Merindukan Kepemimpinan Islam
Islam sangat mendorong agar para pemimpin—penguasa maupun pejabat negara—selalu bersikap adil. Sayang, pemimpin adil tidak mungkin lahir dari rahim sistem demokrasi sekular yang jauh dari tuntunan Islam. Sistem zalim ini hanya bisa menghasilkan para pemimpin zalim, tidak amanah dan jauh dari sifat adil. Pemimpin yang adil hanya mungkin lahir dari rahim sistem yang juga adil. Itulah sistem Islam yang diterapkan dalam institusi pemerintahan Islam (Khilafah).
Sejak Rasulullah saw. diutus, tidak ada masyarakat yang mampu melahirkan para penguasa yang amanah dan adil kecuali dalam masyarakat yang menerapkan sistem Islam. Kita mengenal Khulafaur Rasyidin yang terkenal dalam kearifan, keberanian dan ketegasannya dalam membela Islam dan kaum Muslim. Mereka adalah para negarawan ulung yang sangat dicintai oleh rakyatnya dan ditakuti oleh lawan-lawannya. Mereka juga termasyhur sebagai pemimpin yang memiliki budi pekerti yang agung dan luhur Khalifah Abu Bakar ash-Shiddiq adalah sosok penguasa yang terkenal sabar dan lembut. Namun, beliau juga terkenal sebagai pemimpin yang berani dan tegas. Tatkala sebagian kaum Muslim menolak kewajiban zakat, beliau segera memerintahkan kaum Muslim untuk memerangi mereka. Meskipun pendapatnya sempat disanggah oleh Umar bin al-Khaththab, beliau tetap bergeming dengan pendapatnya. Stabilitas dan kewibawaan Negara Islam harus dipertahankan meskipun harus mengambil risiko perang. Khalifah Umar bin al-Khaththab pun terkenal sebagai penguasa yang tegas dan sangat disiplin. Beliau tidak segan-segan merampas harta para pejabatnya yang ditengarai berasal dari jalan yang tidak benar (Lihat: Târîkh al-Islâm, II/388; dan Tahdzîb at-Tahdzîb, XII/267).

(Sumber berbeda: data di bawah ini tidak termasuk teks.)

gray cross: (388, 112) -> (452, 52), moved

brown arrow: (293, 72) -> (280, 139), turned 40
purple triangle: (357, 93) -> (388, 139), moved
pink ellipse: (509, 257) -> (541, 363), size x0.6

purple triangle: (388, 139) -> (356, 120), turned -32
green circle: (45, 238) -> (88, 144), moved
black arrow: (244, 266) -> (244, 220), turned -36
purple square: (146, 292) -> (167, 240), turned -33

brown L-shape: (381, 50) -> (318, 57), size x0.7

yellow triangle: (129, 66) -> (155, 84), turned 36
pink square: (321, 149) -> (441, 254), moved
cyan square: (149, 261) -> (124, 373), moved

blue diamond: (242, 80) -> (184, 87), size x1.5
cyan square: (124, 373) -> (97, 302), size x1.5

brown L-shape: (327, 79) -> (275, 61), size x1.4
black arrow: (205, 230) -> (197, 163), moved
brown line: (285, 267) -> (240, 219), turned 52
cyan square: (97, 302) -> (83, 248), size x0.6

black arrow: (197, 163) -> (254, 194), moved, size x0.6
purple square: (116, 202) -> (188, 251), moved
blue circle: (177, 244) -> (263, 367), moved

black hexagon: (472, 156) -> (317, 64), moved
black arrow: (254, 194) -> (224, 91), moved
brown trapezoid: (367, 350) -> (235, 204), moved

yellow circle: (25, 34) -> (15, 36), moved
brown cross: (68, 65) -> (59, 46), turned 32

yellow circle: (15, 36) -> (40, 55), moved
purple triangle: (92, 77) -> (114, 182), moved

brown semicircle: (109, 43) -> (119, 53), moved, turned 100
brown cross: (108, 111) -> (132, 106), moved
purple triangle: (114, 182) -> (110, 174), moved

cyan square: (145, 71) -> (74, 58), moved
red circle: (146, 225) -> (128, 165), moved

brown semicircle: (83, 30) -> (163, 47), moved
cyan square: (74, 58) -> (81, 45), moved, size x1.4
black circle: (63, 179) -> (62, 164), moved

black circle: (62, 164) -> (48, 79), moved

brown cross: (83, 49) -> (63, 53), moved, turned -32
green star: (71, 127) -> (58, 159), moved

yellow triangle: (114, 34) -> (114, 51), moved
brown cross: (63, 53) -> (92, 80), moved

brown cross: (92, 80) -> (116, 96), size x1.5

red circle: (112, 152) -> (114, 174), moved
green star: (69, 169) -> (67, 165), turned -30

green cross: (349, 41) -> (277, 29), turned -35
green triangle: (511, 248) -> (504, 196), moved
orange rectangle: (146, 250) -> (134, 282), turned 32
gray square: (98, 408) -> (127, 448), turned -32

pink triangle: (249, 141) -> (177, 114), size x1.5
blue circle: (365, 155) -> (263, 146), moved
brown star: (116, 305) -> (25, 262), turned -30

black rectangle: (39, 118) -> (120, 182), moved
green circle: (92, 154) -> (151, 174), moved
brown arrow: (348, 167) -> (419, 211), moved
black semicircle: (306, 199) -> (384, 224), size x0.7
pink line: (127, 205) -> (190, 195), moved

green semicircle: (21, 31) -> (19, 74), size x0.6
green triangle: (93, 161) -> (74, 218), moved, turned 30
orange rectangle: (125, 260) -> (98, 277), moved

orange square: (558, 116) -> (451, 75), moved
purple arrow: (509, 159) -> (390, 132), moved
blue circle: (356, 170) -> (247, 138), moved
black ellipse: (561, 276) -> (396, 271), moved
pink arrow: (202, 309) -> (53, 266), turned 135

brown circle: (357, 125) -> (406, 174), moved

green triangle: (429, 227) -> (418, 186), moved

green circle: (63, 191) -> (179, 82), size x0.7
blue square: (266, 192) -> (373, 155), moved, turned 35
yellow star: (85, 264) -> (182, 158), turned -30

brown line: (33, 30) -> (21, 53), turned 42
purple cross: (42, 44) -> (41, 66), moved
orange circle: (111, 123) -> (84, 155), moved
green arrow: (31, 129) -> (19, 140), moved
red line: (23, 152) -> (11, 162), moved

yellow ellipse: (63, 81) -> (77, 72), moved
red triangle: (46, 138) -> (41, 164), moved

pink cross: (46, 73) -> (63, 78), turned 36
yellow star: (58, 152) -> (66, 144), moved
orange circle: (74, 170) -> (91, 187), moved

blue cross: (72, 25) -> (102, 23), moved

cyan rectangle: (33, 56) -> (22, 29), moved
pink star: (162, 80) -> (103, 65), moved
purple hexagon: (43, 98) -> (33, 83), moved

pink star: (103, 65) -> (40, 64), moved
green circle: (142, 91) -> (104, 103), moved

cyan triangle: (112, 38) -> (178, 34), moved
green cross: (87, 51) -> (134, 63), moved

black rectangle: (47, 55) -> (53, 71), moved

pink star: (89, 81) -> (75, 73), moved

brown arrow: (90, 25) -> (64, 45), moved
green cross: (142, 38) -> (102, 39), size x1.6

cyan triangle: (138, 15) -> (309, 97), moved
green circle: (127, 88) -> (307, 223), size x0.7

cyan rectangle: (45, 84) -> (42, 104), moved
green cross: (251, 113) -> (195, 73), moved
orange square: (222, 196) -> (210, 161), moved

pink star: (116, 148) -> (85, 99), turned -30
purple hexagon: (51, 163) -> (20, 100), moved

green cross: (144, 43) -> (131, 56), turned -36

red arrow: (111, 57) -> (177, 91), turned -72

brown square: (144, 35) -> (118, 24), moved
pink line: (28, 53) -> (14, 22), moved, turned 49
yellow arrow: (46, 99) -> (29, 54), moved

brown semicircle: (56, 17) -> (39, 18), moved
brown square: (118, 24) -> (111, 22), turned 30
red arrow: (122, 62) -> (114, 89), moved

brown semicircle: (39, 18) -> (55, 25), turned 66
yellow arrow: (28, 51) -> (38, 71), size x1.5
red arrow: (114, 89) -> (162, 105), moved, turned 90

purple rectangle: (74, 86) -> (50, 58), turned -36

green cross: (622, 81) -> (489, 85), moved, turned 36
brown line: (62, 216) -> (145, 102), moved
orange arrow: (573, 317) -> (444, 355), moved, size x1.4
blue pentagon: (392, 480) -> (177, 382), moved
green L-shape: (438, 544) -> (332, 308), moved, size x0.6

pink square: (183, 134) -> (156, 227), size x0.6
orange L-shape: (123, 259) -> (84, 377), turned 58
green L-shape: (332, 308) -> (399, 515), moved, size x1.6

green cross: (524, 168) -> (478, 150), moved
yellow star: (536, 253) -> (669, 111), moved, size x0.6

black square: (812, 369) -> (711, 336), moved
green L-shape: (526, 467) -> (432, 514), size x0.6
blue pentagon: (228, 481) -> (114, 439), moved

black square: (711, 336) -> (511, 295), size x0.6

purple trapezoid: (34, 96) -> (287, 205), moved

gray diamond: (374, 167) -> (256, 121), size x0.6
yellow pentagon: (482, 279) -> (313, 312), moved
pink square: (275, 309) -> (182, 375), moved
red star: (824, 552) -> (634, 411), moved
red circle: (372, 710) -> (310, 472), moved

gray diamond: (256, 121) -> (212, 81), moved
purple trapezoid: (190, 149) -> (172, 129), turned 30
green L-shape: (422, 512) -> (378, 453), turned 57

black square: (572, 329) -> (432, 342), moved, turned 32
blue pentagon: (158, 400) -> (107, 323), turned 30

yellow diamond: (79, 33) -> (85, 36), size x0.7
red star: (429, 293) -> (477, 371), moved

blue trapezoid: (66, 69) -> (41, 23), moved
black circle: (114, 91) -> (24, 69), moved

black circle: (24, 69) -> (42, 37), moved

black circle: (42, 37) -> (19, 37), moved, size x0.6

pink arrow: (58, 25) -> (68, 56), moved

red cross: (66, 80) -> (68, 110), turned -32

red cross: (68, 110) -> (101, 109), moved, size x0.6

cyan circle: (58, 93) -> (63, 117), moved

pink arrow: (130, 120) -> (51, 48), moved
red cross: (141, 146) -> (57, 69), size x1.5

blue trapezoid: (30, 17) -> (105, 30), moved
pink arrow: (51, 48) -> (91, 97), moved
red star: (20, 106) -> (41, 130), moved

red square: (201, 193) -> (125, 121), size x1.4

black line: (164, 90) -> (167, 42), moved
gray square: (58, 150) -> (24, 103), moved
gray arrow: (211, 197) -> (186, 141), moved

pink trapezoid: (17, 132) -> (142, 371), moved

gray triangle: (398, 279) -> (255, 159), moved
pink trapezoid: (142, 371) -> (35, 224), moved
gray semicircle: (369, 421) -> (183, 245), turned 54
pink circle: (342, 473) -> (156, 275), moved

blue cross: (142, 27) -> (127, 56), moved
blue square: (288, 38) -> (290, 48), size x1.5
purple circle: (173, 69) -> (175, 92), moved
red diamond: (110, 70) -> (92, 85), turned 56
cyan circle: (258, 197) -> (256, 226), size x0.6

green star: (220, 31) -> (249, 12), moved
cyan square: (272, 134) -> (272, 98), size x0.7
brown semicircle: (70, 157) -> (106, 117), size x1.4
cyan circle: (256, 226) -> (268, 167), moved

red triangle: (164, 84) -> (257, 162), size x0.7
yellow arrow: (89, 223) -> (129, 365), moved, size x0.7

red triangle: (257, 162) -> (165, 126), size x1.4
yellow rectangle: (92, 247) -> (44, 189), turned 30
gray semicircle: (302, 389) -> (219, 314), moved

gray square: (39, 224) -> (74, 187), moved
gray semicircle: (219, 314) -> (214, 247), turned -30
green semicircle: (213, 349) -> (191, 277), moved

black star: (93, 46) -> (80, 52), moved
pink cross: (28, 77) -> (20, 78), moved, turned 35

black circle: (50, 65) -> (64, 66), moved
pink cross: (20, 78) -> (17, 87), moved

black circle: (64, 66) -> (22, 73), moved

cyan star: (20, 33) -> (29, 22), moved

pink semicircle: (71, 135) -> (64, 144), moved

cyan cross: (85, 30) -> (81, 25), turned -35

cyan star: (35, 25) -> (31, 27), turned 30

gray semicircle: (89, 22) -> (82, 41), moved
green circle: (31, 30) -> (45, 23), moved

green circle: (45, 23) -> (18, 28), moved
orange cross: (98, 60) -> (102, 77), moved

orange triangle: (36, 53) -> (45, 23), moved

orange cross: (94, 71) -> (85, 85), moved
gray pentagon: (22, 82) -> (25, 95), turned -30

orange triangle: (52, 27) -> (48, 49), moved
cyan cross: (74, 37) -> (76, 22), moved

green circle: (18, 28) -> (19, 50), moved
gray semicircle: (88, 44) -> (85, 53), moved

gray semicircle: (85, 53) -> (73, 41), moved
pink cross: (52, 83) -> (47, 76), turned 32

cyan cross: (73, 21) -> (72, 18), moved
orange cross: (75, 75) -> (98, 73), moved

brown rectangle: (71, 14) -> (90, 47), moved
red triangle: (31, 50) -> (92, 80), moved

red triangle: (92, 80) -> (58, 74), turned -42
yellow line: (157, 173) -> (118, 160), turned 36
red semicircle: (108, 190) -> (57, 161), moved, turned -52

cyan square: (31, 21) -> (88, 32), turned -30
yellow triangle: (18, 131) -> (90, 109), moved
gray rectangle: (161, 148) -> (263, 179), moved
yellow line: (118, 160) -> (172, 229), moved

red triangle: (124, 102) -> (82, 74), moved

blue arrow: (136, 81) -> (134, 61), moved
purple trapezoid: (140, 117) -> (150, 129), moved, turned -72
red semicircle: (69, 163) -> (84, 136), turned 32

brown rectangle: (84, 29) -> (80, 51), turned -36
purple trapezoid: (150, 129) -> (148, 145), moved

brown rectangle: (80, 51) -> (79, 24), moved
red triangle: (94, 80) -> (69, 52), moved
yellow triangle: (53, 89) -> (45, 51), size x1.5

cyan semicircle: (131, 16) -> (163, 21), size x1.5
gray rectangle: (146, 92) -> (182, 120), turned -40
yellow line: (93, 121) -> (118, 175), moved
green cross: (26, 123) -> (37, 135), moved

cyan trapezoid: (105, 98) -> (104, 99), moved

Tidakkah kita merindukan kembali kehadiran sistem Islam di tengah-tengah kita yang bisa melahirkan para pemimpin yang adil dan amanah? []
Hikmah:
Rasulullah saw. bersabda:
إِنَّ شَرَّ الرِّعَاءِ الْحُطَمَةُ
Sungguh seburuk-buruk pemimpin adalah al-Huthamah (yang menzalimi rakyatnya dan tidak menyayangi mereka). (HR Muslim).